• **Exercise aim**
Copy every record exactly, leaving the pictures out.

[Dataset records]
★ ★ ★

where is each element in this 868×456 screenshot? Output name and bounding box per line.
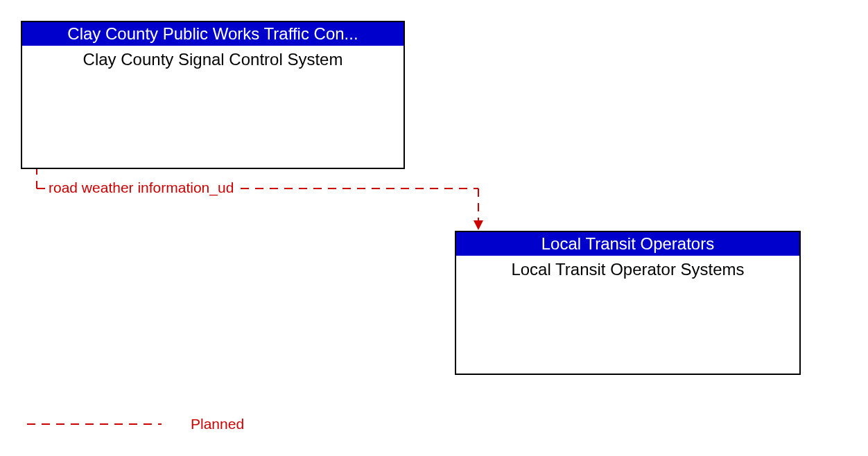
source-box: Clay County Public Works Traffic Con... … (21, 21, 405, 169)
target-box-header: Local Transit Operators (456, 232, 799, 256)
source-box-header: Clay County Public Works Traffic Con... (22, 22, 403, 46)
svg-marker-3 (474, 220, 483, 230)
target-box: Local Transit Operators Local Transit Op… (455, 231, 801, 375)
source-box-body: Clay County Signal Control System (22, 46, 403, 170)
legend-label: Planned (191, 416, 244, 432)
target-box-body: Local Transit Operator Systems (456, 256, 799, 376)
flow-label: road weather information_ud (47, 179, 235, 196)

★ ★ ★

• **Result for this task**
where is each element in this 868×456 screenshot? Output name and bounding box per line.
source-box: Clay County Public Works Traffic Con... … (21, 21, 405, 169)
target-box-header: Local Transit Operators (456, 232, 799, 256)
source-box-header: Clay County Public Works Traffic Con... (22, 22, 403, 46)
svg-marker-3 (474, 220, 483, 230)
target-box: Local Transit Operators Local Transit Op… (455, 231, 801, 375)
source-box-body: Clay County Signal Control System (22, 46, 403, 170)
legend-label: Planned (191, 416, 244, 432)
target-box-body: Local Transit Operator Systems (456, 256, 799, 376)
flow-label: road weather information_ud (47, 179, 235, 196)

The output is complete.